Reviewing and Challenging Your Prejudices

Can I get in a blog post in the fifty minutes I have borrowing my parents’ computer? I’ll give it a go.

I read this article in the Irish Times today. I encourage you to read it in full, but the part I’m particularly interested in is this claim, made straight out of the gate:

What do we mean when we say that we loved book A, couldn’t get along with book B or despised book C? Not much beyond confirming that book A chimed perfectly with our personal prejudices, book B chafed against those prejudices and book C was cast aside not lightly but with great force, as Dorothy Parker recommended.

A challenging idea for all of us who presume to be reviewers – when I say I don’t like a book, do I really just mean that I am prejudiced against the subject matter or themes in it? That the book didn’t tell me what I wanted to hear?

I can only write for myself on this one, but in a word?

No.

I try not to spend time reading books I don’t like – the world is too big and life is too short for it. So to tackle this question fairly, I really did have to sit down and think hard to myself about the books I’ve encountered that I haven’t liked.

If I were to keep track of the books I’ve ditched and outlined clear reasons why (and I don’t generally get that analytical), the biggest reason I’d find for abandoning a book is not my being offended. It’s my being bored.

By all means shock me, offend me, challenge my prejudices, make me cry or scream or throw the book in horror, but please, writers, don’t bore me.

But when I think about whether I’ve abandoned a book for the crime of chafing my personal preferences, two series in particular do, reluctantly, come to mind: Twilight and its odd progeny, Fifty Shades of Grey.

At first I thought: well, the article is right. I loathe both series, and I’d be lying if it was purely about the writing in each (which I think is ordinary-to-bad, don’t get me wrong.) I’m also dismayed that both present an abusive relationship as Pure Love and a manipulative, abusive, creepy man-brat as Ideal Husband Material. I’m ideologically opposed to that.

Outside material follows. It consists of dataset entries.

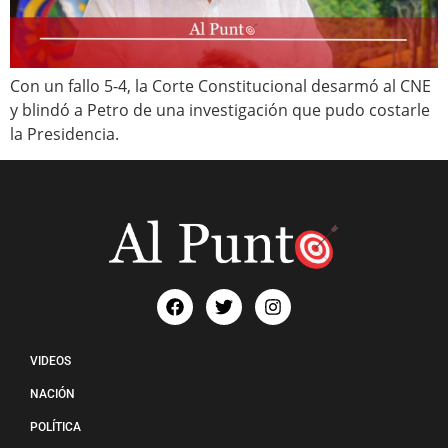
Con un fallo 5-4, la Corte Constitucional desarmó al CNE
y blindó a Petro de una investigación que pudo costarle
la Presidencia.
VIDEOS
NACIÓN
POLÍTICA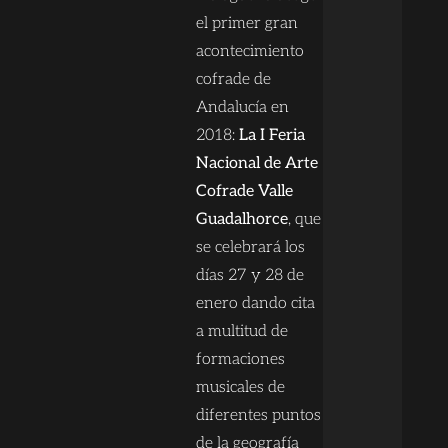
el primer gran
acontecimiento
cofrade de
Andalucía en
2018:
La I Feria
Nacional de Arte
Cofrade Valle
Guadalhorce
, que
se celebrará los
días 27 y 28 de
enero dando cita
a multitud de
formaciones
musicales de
diferentes puntos
de la geografía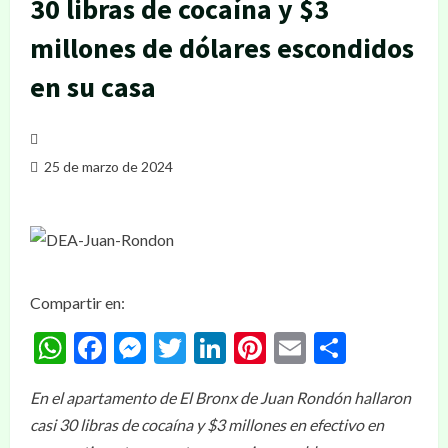
30 libras de cocaína y $3
millones de dólares escondidos
en su casa
25 de marzo de 2024
Compartir en:
WhatsApp
Facebook
Messenger
Twitter
LinkedIn
Pinterest
Email
Compar
En el apartamento de El Bronx de Juan Rondón hallaron
casi 30 libras de cocaína y $3 millones en efectivo en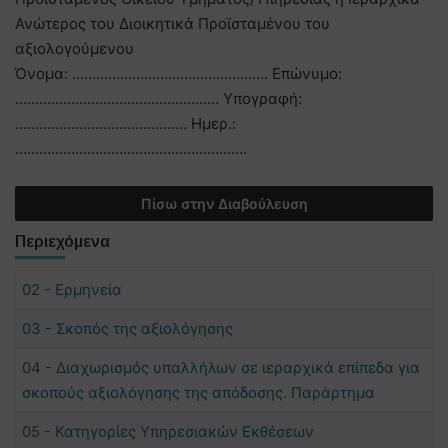
Ανώτερος του Διοικητικά Προϊσταμένου του
αξιολογούμενου
Όνομα: …………………………………………. Επώνυμο:
…………………………………………… Υπογραφή:
……………………………………. Ημερ.:
………………………………………………….
Πίσω στην Διαβούλευση
Περιεχόμενα
02 - Ερμηνεία
03 - Σκοπός της αξιολόγησης
04 - Διαχωρισμός υπαλλήλων σε ιεραρχικά επίπεδα για
σκοπούς αξιολόγησης της απόδοσης. Παράρτημα
05 - Κατηγορίες Υπηρεσιακών Εκθέσεων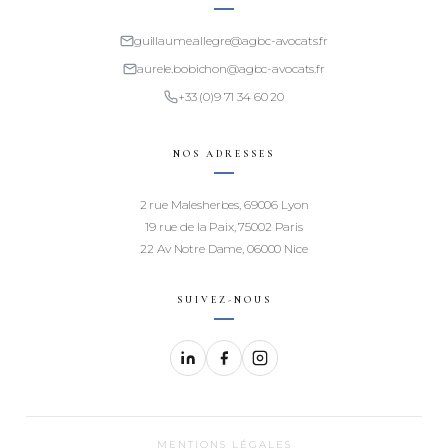
guillaume.allegre@agbc-avocats.fr
aurele.bobichon@agbc-avocats.fr
+33 (0)9 71 34 60 20
NOS ADRESSES
2 rue Malesherbes, 69006 Lyon
19 rue de la Paix, 75002 Paris
22 Av Notre Dame, 06000 Nice
SUIVEZ-NOUS
MENTIONS LÉGALES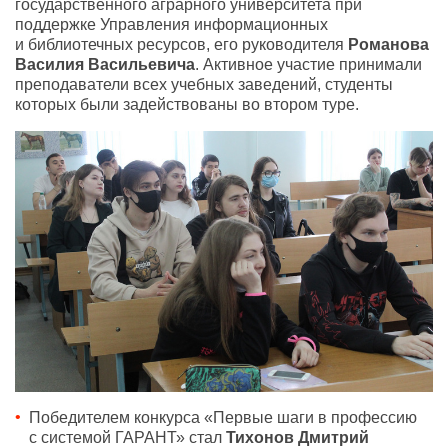
государственного аграрного университета при
поддержке Управления информационных
и библиотечных ресурсов
,
его руководителя
Романова
Василия Васильевича
. Активное участие принимали
преподаватели всех учебных заведений
,
студенты
которых были задействованы во втором туре.
Победителем конкурса
«
Первые шаги в профессию
с системой ГАРАНТ» стал
Тихонов Дмитрий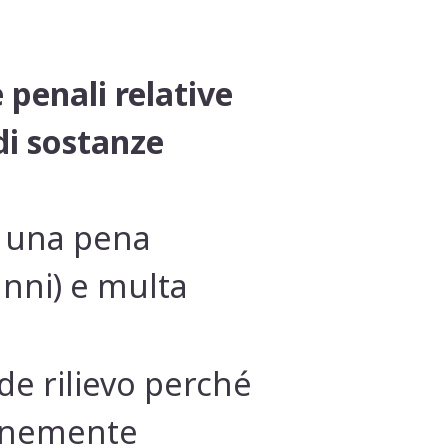
 penali relative
 di sostanze
n una pena
anni) e multa
de rilievo perché
unemente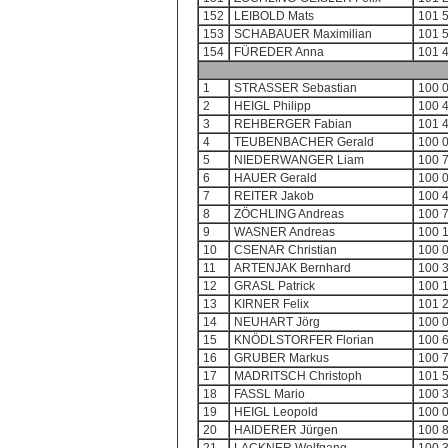
152
LEIBOLD Mats
101 
153
SCHABAUER Maximilian
101 
154
FÜREDER Anna
101 
1
STRASSER Sebastian
100 
2
HEIGL Philipp
100 
3
REHBERGER Fabian
101 
4
TEUBENBACHER Gerald
100 
5
NIEDERWANGER Liam
100 
6
HAUER Gerald
100 
7
REITER Jakob
100 
8
ZÖCHLING Andreas
100 
9
WASNER Andreas
100 
10
CSENAR Christian
100 
11
ARTENJAK Bernhard
100 
12
GRASL Patrick
100 
13
KIRNER Felix
101 
14
NEUHART Jörg
100 
15
KNÖDLSTORFER Florian
100 
16
GRUBER Markus
100 
17
MADRITSCH Christoph
101 
18
FASSL Mario
100 
19
HEIGL Leopold
100 
20
HAIDERER Jürgen
100 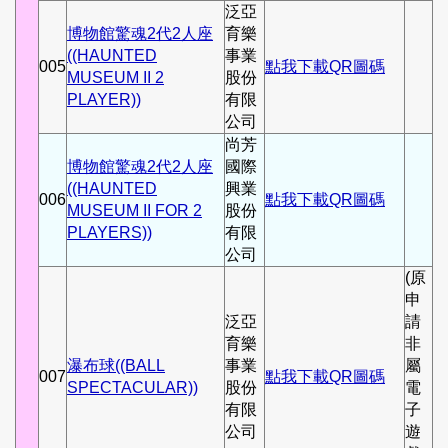
泛亞
博物館驚魂2代2人座
育樂
((HAUNTED
事業
005
點我下載QR圖碼
MUSEUM II 2
股份
PLAYER))
有限
公司
尚芳
博物館驚魂2代2人座
國際
((HAUNTED
興業
006
點我下載QR圖碼
MUSEUM II FOR 2
股份
PLAYERS))
有限
公司
(原
申
泛亞
請
育樂
非
瀑布球((BALL
事業
屬
007
點我下載QR圖碼
SPECTACULAR))
股份
電
有限
子
公司
遊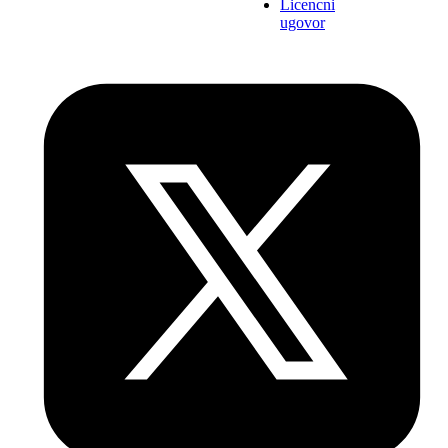
Licencni
ugovor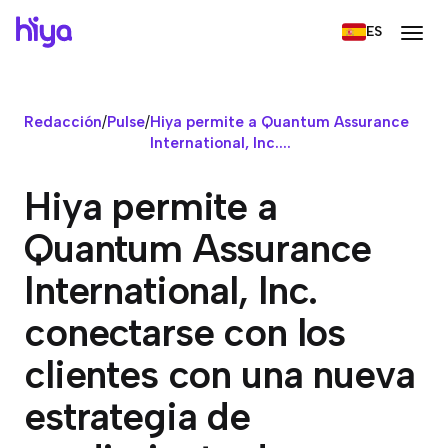
ES
Redacción
/
Pulse
/
Hiya permite a Quantum Assurance
International, Inc....
Hiya permite a
Quantum Assurance
International, Inc.
conectarse con los
clientes con una nueva
estrategia de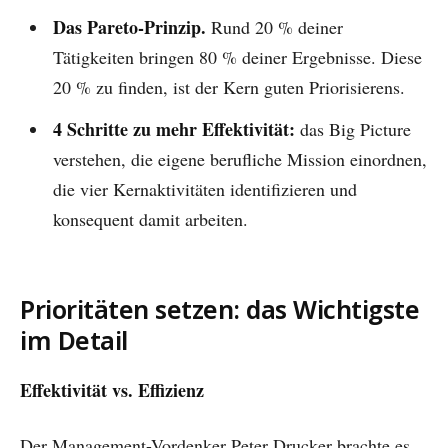
Das Pareto-Prinzip.
Rund 20 % deiner
Tätigkeiten bringen 80 % deiner Ergebnisse. Diese
20 % zu finden, ist der Kern guten Priorisierens.
4 Schritte zu mehr Effektivität:
das Big Picture
verstehen, die eigene berufliche Mission einordnen,
die vier Kernaktivitäten identifizieren und
konsequent damit arbeiten.
Prioritäten setzen: das Wichtigste
im Detail
Effektivität vs. Effizienz
Der Management-Vordenker Peter Drucker brachte es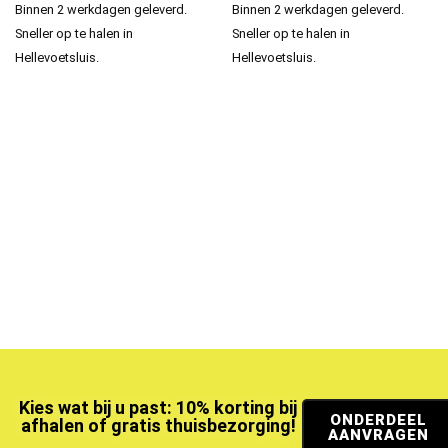
Binnen 2 werkdagen geleverd.
Binnen 2 werkdagen geleverd.
Sneller op te halen in
Sneller op te halen in
Hellevoetsluis.
Hellevoetsluis.
Kies wat bij u past: 10% korting bij
ONDERDEEL
afhalen of gratis thuisbezorging!
AANVRAGEN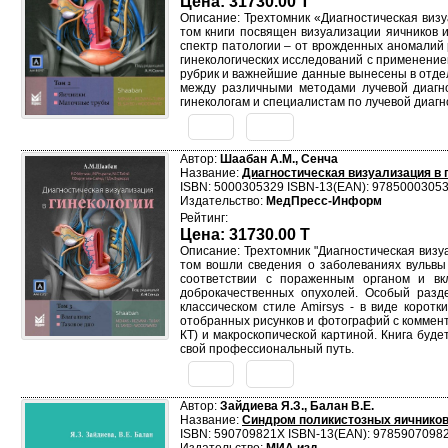
Цена: 31730.00 T
Описание: Трехтомник «Диагностическая визу
том книги посвящен визуализации яичников 
спектр патологии – от врожденных аномалий
гинекологических исследований с применение
рубрик и важнейшие данные вынесены в отде
между различными методами лучевой диагнос
гинекологам и специалистам по лучевой диагн
Автор:
Шаабан А.М., Сенча
Название:
Диагностическая визуализация в г
ISBN: 5000305329 ISBN-13(EAN): 9785000305
Издательство:
МедПресс-Информ
Рейтинг:
Цена: 31730.00 T
Описание: Трехтомник "Диагностическая визуа
том вошли сведения о заболеваниях вульвы 
соответствии с пораженным органом и вк
доброкачественных опухолей. Особый разд
классическом стиле Amirsys - в виде коро
отобранных рисунков и фотографий с коммент
КТ) и макроскопической картиной. Книга буде
свой профессиональный путь.
Автор:
Зайдиева Я.З., Балан В.Е.
Название:
Синдром поликистозных яичников
ISBN: 590709821X ISBN-13(EAN): 9785907098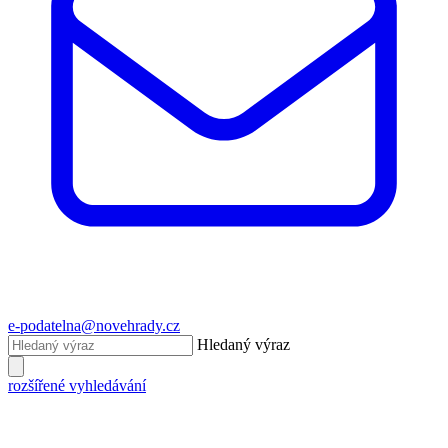
e-podatelna@novehrady.cz
Hledaný výraz
rozšířené vyhledávání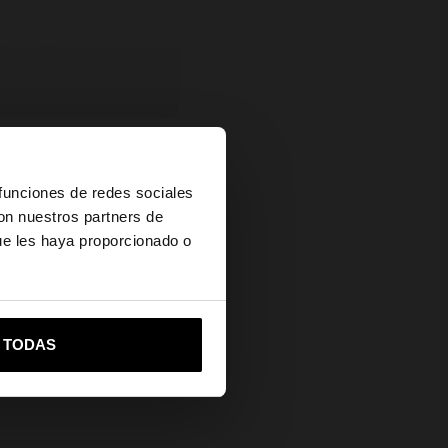
RADO
×
 funciones de redes sociales
con nuestros partners de
ue les haya proporcionado o
es?
vame a United States
R TODAS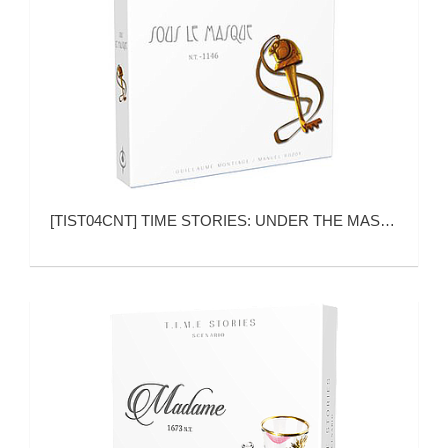
[
TIST04CNT
]
TIME STORIES: UNDER THE MASK (时间守望：面具之下)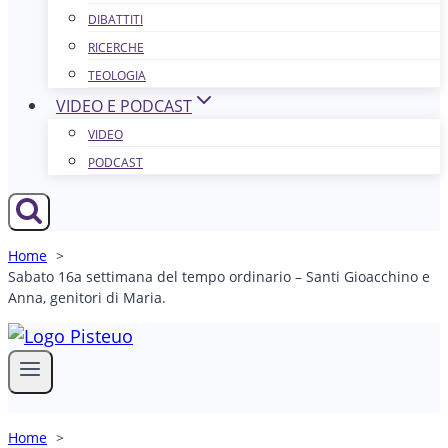
DIBATTITI
RICERCHE
TEOLOGIA
VIDEO E PODCAST
VIDEO
PODCAST
Home
Sabato 16a settimana del tempo ordinario – Santi Gioacchino e
Anna, genitori di Maria.
Home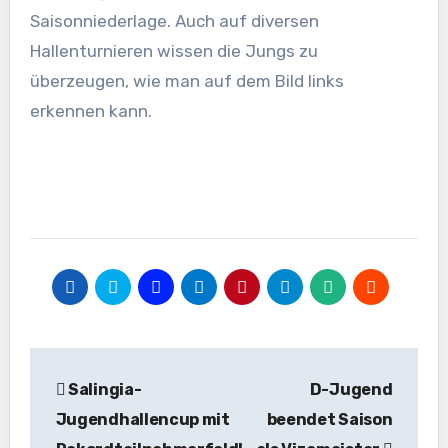
Saisonniederlage. Auch auf diversen
Hallenturnieren wissen die Jungs zu
überzeugen, wie man auf dem Bild links
erkennen kann.
Beitragsnavigation
Salingia-
D-Jugend
Jugendhallencup mit
beendet Saison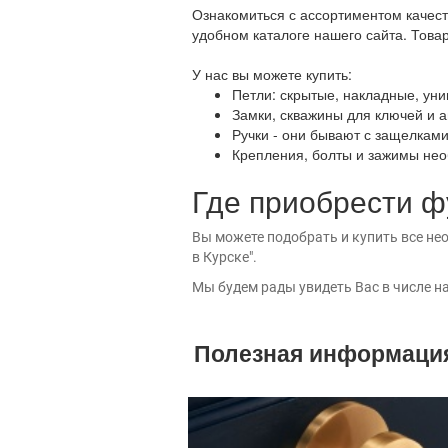
Ознакомиться с ассортиментом качес
удобном каталоге нашего сайта. Това
У нас вы можете купить:
Петли: скрытые, накладные, уни
Замки, скважины для ключей и 
Ручки - они бывают с защелками
Крепления, болты и зажимы не
Где приобрести ф
Вы можете подобрать и купить все нео
в Курске".
Мы будем рады увидеть Вас в числе н
Полезная информаци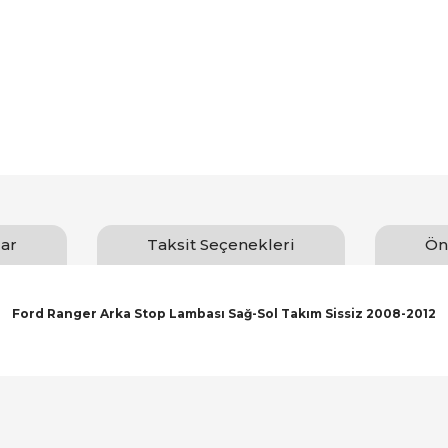
ar
Taksit Seçenekleri
Ön
Ford Ranger Arka Stop Lambası Sağ-Sol Takım Sissiz 2008-2012
arında ve diğer konularda yetersiz gördüğünüz noktaları öneri formunu ku
Bu ürüne ilk yorumu siz yapın!
emiyor.
Yorum Yaz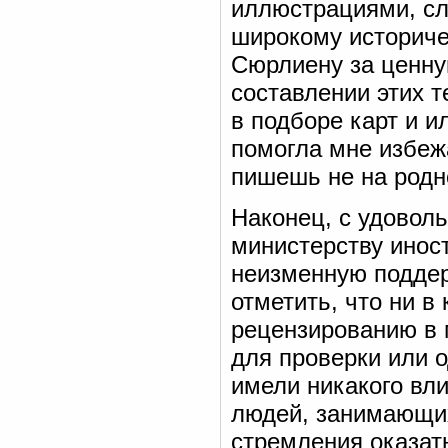
иллюстрациями, с
широкому историче
Сюрлиену за ценну
составлении этих т
в подборе карт и 
помогла мне избеж
пишешь не на родн
Наконец, с удовол
министерству инос
неизменную поддер
отметить, что ни в
рецензированию в 
для проверки или 
имели никакого вли
людей, занимающих
стремления оказать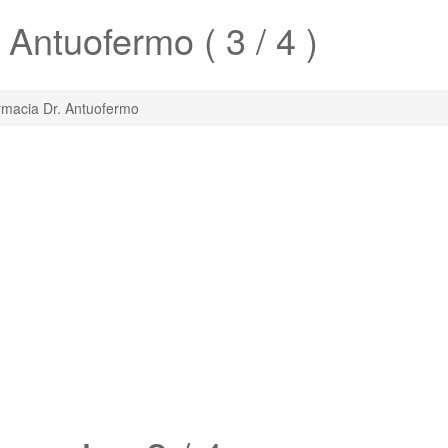
. Antuofermo
( 3 / 4 )
macia Dr. Antuofermo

But then, the biggest problem I have is not really that Edward and Christian are abusive tools, and that Bella and Ana tolerate their mistreatment because the man mistreating them is OMG DREAMY.

It’s that in each case, the writer has told me that Edward or Christian is dreamy, and shown me someone who is repulsive. They’ve told me Bella and Ana are bookish, intelligent, interesting heroines. Then they’ve shown them being doormats who don’t know the difference between Rosalind in As You Like It and Rosaline in Romeo and Juliet.

And that’s bad writing.

I’m currently reading, as aforementioned, Nick Brown’s wonderful The Imperial Banner. When the hard copy arrived in the post I, giddy as a kid, posted a photo of it on my Facebook with many a squee. A friend of mine commented to the effect of “Cool – but not really your genre, is it?”

I have to admit that I was kind of floored. Sure, my first love is the Crime and Mystery genre, but this friend knew well enough that firstly, I’m a history buff and secondly, I’m a pretty omnivorous reader, as they go. Moi? Turn down any free copy of a well-written book?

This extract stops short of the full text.